The versatility of LibAFL means we can build our entire fuzzer as a library, which we can link into our target, or even preload into our target dynamically. LibAFL even supports nostd (compilation without dependency on an OS or standard library), so we can treat our entire fuzzer as a blob to inject into our target's environment. As long as execution reaches our fuzzing code, we can fuzz.

In our example we build our fuzzer and link with our target built as a static library, calling into the C code directly using rust's FFI.

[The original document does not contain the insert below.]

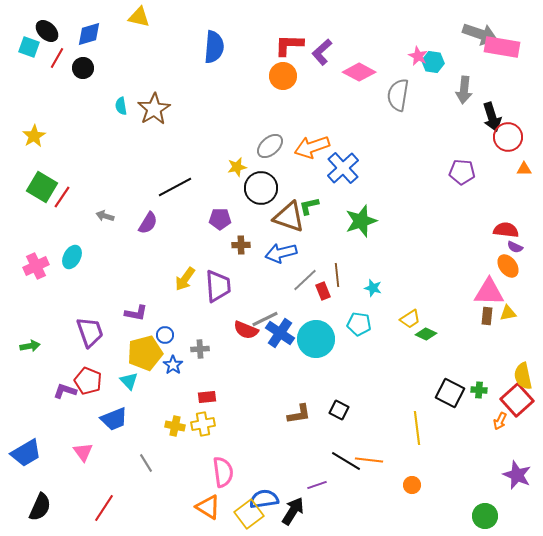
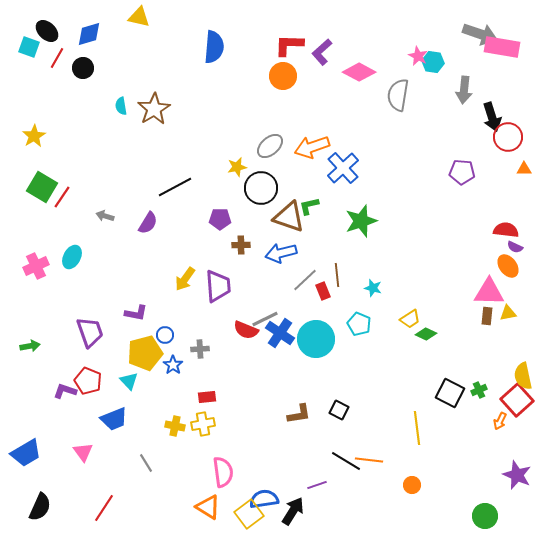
cyan pentagon at (359, 324): rotated 15 degrees clockwise
green cross at (479, 390): rotated 28 degrees counterclockwise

Building our fuzzer and causing it to link with our target is done by providing a build.rs file, which the rust compilation will use.

./inproc_fuzzer/build.rs

//...
    fn main() {
        let target_dir = "../fuzz_target".to_string();
        let target_lib = "target_libfuzzer".to_string();

        // force us to link with the file 'libtarget_libfuzzer.a'
        println!("cargo:rustc-link-search=native={}", &target_dir);
        println!("cargo:rustc-link-lib=static:+whole-archive={}", &target_lib);

        println!("cargo:rerun-if-changed=build.rs");
    }

LibAFL also provides tools to wrap the clang compiler, if you wish to create a compiler that will automatically inject your fuzzer into the target. You can see examples of this in the LibAFL examples.

We will want a harness for this target as well, so we can pass our test cases in as a buffer instead of having the target read lines from stdin. We will use the common interface used by libfuzzer, which has us create a function called LLVMFuzzerTestOneInput. LibAFL even has some helpers that will do the FFI calls for us.

Our harness can be very similar to the one we created for persistent mode fuzzing. We also have to watch out for the same kinds of global state or memory leaks that could make our fuzzing unstable. Again, we have a template for you if you want to craft the harness yourself.

./fuzz_target/target_libfuzzer_template.c

With LLVMFuzzerTestOneInput defined in our target, and a static library made, our fuzzer can directly call into the harness for each test case. We define a harness function which our executor will call with the test case data.

//...
        // our executor will be just a wrapper around a harness
        // that calls out the the libfuzzer style harness
        let mut harness = |input: &BytesInput| {
            let target = input.target_bytes();
            let buf = target.as_slice();
            // this is just some niceness to call the libfuzzer C function
            // but we don't need to use a libfuzzer harness to do inproc fuzzing
            // we can call whatever function we want in a harness, as long as it is linked
            libfuzzer_test_one_input(buf);
            return ExitKind::Ok;
        };

        let mut executor = InProcessExecutor::new(
            &mut harness,
            tuple_list!(edges_observer),
            &mut fuzzer,
            &mut state,
            &mut restarting_mgr,
        ).unwrap();

This easy interoperability with libfuzzer harnesses is nice, and again we see a huge speed improvement over our previous fuzzers.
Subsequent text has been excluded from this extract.